Zusammenfassung
Background Flow diversion (FD) remains a potential treatment option following aneurysmal subarachnoid hemorrhage (aSAH) when standard options may not be feasible. However, it should not be considered a first-line treatment due to the need for dual antiplatelet therapy (DAPT). The hydrophilic polymer coating on the p48MW flow diverter (HPC, phenox) is a surface modification that inhibits platelet ...
Zusammenfassung
Background Flow diversion (FD) remains a potential treatment option following aneurysmal subarachnoid hemorrhage (aSAH) when standard options may not be feasible. However, it should not be considered a first-line treatment due to the need for dual antiplatelet therapy (DAPT). The hydrophilic polymer coating on the p48MW flow diverter (HPC, phenox) is a surface modification that inhibits platelet adhesion.

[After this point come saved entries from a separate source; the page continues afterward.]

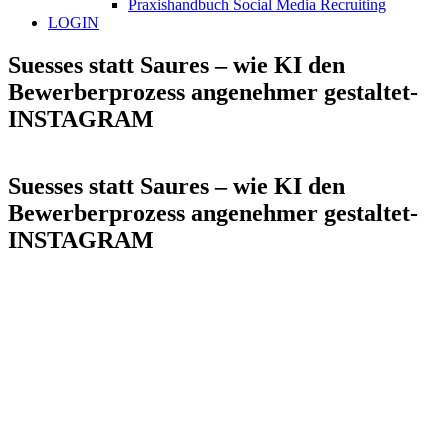
Praxishandbuch Social Media Recruiting
LOGIN
Suesses statt Saures – wie KI den
Bewerberprozess angenehmer gestaltet-
INSTAGRAM
Suesses statt Saures – wie KI den
Bewerberprozess angenehmer gestaltet-
INSTAGRAM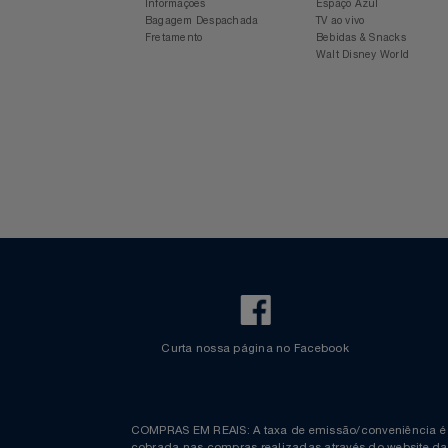
Para sua viagem
Experiência Azul
Voos Internacionais
Ônibus
Notebooks E Tablet
Aplicativo Azul
Revista Azul
Check-in Mobile
Estacionamento Azul
Informações
Espaço Azul
Óculos
Bagagem Despachada
TV ao vivo
Fretamento
Bebidas & Snacks
Walt Disney World
Papelaria
Páscoa
Perfumaria
Perfume
Perfumes
Pet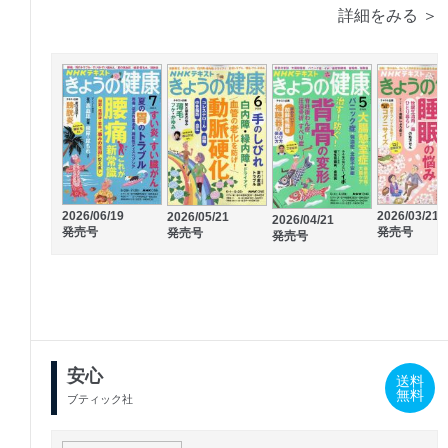
詳細をみる ＞
2026/06/19
2026/03/21
2026/05/21
2026/04/21
発売号
発売号
発売号
発売号
安心
送料
無料
ブティック社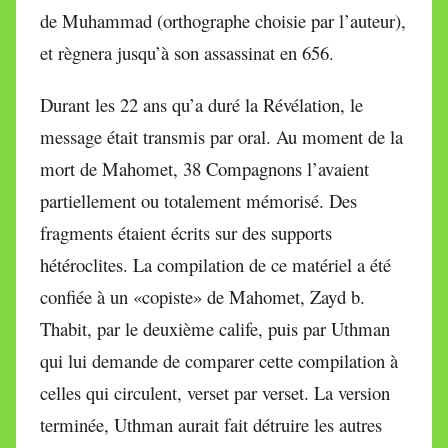
de Muhammad (orthographe choisie par l’auteur),
et règnera jusqu’à son assassinat en 656.
Durant les 22 ans qu’a duré la Révélation, le
message était transmis par oral. Au moment de la
mort de Mahomet, 38 Compagnons l’avaient
partiellement ou totalement mémorisé. Des
fragments étaient écrits sur des supports
hétéroclites. La compilation de ce matériel a été
confiée à un «copiste» de Mahomet, Zayd b.
Thabit, par le deuxième calife, puis par Uthman
qui lui demande de comparer cette compilation à
celles qui circulent, verset par verset. La version
terminée, Uthman aurait fait détruire les autres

This study aims to report on our early single-center experience using the p48MW HPC (phenox) flow diverter with single antiplatelet therapy (SAPT) following an aSAH. Materials and Methods We retrospectively identified all patients who had been treated with the p48MW HPC for aSAH under SAPT. All patients treated within 30 days following an aSAH were included. Any occurrence of thromboembolic and hemorrhagic complications was recorded alongside angiographic and clinical follow-up details. Results Eight patients were identified. The mean interval between aSAH and FD was 6 days. Of the eight ruptured aneurysms, one was blister-like, one saccular, one mycotic, and the remaining five were dissecting aneurysms. Intraprocedural transient thrombus formation was observed in four patients (50%). Stent thrombosis was observed in one patient (12.5%) on day 3 with spontaneous recanalization after being switched onto DAPT. None of the aneurysms rebled after treatment. Two patients died due to cerebral vasospasm. Complete aneurysm occlusion had been achieved in all but one patient at angiographic follow-up (average 6 months). Conclusions This small series highlights the possibility and limitations of using the p48MW HPC with SAPT in ruptured aneurysms. Randomized trials with longer follow-up in larger cohorts are underway.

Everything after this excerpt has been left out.